◆ What you will do
Go through the records and copy each line where the word "text" occurs.

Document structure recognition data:
+---+
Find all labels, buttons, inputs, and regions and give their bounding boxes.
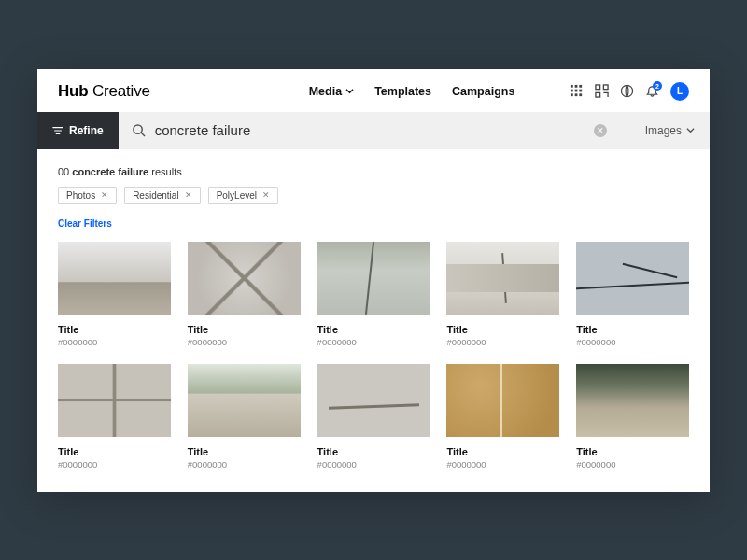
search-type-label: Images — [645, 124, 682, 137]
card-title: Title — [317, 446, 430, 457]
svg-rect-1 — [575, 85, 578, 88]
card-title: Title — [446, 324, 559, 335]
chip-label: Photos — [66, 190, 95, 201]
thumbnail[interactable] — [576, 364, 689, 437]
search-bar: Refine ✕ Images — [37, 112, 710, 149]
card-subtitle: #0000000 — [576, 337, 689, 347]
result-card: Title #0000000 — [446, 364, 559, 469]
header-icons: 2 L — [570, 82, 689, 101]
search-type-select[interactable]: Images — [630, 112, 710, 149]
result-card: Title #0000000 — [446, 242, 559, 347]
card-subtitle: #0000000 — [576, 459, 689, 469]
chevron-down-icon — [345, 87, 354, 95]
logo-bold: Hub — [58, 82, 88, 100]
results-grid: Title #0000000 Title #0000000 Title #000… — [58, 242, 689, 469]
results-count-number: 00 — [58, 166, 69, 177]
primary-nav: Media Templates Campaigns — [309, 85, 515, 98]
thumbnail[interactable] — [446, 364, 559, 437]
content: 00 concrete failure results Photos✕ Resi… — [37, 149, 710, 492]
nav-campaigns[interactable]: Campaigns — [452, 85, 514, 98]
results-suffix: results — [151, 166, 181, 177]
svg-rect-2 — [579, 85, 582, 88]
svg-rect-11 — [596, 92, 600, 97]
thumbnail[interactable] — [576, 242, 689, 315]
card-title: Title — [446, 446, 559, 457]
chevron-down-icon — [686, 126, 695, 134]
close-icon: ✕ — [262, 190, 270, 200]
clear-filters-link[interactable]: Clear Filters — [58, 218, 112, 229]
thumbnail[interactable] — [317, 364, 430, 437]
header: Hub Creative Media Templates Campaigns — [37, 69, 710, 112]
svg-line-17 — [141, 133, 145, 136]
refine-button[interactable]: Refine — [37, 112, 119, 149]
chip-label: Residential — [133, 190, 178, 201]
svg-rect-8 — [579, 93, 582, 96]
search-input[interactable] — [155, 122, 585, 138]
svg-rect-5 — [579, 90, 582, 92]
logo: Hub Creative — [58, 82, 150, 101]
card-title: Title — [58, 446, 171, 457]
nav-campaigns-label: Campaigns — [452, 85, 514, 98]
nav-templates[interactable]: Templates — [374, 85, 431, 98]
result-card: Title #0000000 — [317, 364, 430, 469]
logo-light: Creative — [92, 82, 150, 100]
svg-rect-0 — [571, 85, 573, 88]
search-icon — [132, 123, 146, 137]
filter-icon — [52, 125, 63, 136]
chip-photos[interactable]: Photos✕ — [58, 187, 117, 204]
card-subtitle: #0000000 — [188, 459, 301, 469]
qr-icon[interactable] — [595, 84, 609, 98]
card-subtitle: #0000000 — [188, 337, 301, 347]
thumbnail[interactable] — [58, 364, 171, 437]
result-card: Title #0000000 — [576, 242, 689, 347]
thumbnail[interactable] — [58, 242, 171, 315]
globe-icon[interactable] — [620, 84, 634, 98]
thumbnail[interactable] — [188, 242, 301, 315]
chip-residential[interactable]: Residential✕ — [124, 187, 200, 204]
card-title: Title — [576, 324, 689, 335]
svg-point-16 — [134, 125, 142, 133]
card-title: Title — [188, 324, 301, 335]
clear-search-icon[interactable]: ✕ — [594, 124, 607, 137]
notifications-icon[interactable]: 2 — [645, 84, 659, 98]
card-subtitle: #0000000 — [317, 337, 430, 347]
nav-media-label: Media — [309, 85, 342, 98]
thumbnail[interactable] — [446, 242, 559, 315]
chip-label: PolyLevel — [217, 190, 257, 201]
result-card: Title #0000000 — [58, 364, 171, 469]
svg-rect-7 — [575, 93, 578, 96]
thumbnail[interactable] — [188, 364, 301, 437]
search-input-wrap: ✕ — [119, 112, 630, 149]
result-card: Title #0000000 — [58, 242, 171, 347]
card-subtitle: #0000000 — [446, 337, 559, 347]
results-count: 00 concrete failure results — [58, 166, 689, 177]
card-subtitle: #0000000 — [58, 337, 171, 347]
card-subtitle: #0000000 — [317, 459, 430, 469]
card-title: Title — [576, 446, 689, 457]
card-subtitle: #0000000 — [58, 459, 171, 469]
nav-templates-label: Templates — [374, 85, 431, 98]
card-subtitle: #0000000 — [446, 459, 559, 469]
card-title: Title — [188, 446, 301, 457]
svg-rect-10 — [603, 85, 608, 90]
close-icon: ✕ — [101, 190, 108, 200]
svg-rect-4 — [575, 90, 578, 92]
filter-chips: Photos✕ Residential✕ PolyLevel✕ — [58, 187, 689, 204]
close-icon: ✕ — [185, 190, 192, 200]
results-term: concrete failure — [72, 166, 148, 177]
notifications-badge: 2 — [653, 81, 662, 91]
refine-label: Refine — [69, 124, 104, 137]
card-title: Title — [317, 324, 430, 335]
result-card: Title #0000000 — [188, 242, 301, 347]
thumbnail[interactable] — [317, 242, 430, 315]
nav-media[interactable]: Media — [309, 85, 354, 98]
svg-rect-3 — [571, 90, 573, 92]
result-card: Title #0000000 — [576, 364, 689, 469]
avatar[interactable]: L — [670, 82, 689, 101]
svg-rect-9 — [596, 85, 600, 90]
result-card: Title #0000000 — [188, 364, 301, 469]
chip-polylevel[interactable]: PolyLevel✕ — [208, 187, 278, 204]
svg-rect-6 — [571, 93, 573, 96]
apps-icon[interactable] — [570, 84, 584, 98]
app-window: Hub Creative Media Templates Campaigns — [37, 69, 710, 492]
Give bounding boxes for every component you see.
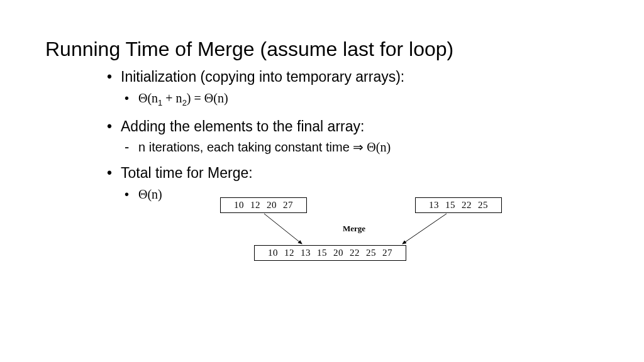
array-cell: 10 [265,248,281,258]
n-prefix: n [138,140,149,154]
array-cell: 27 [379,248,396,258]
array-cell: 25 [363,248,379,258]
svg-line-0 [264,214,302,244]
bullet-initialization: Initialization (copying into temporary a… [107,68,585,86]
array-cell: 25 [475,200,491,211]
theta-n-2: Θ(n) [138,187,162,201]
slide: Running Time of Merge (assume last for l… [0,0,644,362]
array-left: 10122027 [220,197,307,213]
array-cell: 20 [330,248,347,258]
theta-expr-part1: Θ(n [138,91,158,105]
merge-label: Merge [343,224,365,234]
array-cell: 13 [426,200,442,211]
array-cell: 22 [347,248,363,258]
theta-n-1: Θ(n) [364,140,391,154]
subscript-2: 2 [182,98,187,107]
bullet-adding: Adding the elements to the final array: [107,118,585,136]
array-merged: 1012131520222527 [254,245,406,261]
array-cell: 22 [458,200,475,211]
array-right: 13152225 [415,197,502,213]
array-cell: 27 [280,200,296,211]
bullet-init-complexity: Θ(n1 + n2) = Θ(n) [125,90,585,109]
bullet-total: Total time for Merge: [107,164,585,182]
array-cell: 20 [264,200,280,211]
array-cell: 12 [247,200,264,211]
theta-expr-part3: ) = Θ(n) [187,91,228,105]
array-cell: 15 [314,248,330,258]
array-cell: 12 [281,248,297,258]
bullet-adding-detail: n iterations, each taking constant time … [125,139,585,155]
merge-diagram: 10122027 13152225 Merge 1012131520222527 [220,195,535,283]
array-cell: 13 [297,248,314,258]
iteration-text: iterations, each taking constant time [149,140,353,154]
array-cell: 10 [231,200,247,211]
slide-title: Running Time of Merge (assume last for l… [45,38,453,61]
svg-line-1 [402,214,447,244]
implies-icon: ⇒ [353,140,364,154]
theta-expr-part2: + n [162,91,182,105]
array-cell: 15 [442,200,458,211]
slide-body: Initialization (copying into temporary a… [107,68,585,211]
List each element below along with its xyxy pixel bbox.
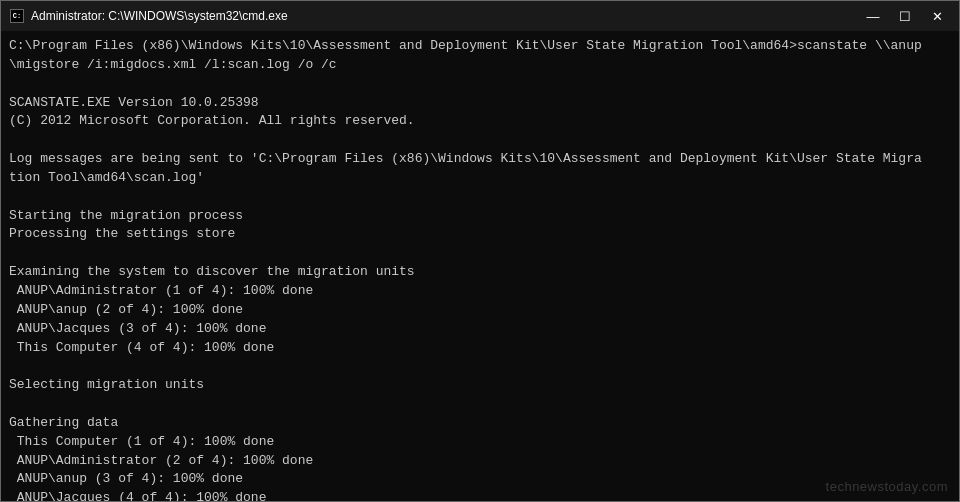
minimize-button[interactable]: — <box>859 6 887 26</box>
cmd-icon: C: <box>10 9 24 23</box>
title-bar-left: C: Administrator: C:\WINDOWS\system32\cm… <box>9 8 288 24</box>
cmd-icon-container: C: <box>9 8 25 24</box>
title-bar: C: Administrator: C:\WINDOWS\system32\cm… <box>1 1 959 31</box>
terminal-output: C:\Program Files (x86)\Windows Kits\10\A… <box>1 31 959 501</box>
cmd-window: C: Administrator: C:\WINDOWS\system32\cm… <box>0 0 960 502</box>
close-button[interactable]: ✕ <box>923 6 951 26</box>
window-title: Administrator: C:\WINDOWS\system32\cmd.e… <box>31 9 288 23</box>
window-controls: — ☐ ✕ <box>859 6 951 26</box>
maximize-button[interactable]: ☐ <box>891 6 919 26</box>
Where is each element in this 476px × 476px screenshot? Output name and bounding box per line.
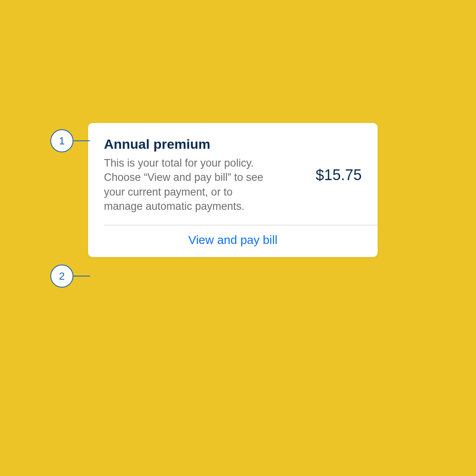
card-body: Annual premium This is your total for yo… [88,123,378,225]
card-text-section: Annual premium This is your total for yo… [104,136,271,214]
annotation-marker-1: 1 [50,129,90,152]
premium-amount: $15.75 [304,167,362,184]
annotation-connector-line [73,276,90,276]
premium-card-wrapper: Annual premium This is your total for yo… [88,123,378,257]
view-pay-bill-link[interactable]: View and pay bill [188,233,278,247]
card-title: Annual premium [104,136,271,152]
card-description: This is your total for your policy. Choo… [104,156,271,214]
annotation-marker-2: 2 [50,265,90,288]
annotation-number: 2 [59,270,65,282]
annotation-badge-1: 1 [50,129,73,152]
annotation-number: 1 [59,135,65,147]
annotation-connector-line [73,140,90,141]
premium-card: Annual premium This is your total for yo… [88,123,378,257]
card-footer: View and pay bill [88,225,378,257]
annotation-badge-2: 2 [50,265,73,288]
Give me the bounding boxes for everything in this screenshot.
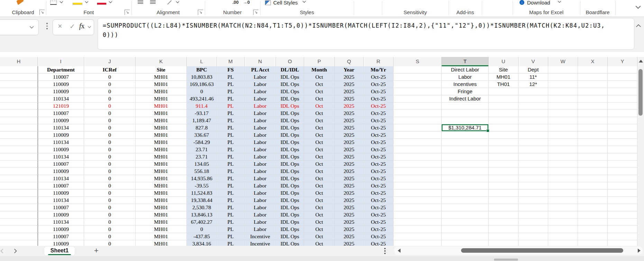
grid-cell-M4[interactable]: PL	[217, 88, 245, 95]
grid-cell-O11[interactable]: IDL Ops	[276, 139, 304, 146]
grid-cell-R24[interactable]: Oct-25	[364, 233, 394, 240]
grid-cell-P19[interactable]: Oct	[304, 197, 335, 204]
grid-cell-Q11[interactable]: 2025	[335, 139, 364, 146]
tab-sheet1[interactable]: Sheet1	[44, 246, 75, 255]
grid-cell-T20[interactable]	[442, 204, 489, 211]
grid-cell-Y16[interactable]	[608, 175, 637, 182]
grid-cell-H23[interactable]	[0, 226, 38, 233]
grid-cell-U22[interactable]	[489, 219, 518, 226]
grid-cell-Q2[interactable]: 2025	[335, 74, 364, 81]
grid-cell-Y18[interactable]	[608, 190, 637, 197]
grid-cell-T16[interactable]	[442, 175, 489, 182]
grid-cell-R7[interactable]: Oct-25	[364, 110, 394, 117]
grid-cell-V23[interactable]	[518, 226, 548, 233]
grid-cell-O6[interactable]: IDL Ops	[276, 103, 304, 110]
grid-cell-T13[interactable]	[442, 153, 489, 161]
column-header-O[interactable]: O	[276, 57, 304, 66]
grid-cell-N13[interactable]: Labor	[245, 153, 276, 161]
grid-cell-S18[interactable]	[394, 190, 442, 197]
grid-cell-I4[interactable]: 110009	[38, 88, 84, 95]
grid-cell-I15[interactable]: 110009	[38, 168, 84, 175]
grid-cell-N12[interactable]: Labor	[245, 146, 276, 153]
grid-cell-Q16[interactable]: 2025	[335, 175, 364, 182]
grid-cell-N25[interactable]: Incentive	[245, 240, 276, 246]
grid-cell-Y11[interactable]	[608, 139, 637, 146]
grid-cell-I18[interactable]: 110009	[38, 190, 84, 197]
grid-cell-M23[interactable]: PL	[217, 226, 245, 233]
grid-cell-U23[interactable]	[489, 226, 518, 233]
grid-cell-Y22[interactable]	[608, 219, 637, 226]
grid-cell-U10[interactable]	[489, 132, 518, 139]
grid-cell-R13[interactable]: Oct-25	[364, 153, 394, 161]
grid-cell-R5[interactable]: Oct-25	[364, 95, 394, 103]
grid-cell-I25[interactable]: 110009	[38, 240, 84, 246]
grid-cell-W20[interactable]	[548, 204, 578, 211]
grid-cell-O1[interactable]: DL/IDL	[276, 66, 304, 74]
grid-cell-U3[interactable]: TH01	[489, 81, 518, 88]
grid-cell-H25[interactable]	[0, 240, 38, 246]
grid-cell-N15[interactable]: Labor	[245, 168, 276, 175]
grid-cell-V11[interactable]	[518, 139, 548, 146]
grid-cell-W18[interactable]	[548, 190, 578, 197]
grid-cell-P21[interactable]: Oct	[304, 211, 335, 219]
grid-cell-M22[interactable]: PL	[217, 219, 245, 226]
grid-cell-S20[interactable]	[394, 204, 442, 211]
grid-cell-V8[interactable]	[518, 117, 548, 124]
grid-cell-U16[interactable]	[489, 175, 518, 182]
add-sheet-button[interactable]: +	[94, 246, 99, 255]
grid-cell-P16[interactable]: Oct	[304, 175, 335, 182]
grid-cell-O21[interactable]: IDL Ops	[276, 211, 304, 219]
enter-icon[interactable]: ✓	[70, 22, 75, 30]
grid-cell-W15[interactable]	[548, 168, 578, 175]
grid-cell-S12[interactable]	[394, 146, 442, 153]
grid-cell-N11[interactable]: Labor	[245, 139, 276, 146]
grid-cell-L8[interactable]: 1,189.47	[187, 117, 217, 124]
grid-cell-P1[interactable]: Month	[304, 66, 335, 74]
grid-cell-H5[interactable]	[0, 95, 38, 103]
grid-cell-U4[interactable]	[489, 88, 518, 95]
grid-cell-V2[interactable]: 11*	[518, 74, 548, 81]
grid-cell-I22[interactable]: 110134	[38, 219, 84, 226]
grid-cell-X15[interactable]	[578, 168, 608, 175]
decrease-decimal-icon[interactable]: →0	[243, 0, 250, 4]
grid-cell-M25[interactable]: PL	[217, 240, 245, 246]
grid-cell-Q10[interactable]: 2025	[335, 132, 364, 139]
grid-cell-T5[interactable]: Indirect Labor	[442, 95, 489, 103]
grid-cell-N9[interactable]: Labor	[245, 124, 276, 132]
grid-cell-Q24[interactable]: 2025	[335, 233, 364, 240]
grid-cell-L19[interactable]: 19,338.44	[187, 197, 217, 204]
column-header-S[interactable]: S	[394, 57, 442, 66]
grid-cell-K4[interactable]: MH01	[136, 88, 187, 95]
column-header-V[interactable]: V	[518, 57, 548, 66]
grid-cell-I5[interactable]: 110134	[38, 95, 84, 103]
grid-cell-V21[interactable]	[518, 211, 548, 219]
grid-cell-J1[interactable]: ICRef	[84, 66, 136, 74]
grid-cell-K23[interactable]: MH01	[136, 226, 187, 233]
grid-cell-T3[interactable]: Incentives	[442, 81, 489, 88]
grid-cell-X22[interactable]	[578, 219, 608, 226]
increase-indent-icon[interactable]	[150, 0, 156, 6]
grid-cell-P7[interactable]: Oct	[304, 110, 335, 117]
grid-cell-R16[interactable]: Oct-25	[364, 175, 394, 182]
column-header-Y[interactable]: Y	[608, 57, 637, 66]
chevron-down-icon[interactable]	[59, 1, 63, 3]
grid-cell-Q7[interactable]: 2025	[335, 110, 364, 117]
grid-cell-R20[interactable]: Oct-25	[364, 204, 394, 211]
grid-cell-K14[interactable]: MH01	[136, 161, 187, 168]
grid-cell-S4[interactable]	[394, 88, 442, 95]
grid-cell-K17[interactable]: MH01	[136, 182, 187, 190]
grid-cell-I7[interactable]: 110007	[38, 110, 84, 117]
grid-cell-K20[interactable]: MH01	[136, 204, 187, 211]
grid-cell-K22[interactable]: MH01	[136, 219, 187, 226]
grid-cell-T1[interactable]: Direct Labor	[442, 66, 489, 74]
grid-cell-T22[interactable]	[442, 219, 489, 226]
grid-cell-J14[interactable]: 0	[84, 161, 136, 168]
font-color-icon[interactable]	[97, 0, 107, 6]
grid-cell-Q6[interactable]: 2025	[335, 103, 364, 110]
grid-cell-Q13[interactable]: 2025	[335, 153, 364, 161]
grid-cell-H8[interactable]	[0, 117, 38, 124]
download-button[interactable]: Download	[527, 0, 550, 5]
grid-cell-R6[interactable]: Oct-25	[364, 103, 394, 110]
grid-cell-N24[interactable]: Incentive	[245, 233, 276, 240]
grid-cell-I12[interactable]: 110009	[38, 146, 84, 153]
+---+
◆ Your response
iteration-text: iterations, each taking constant time [149,140,353,154]
card-text-section: Annual premium This is your total for yo… [104,136,271,214]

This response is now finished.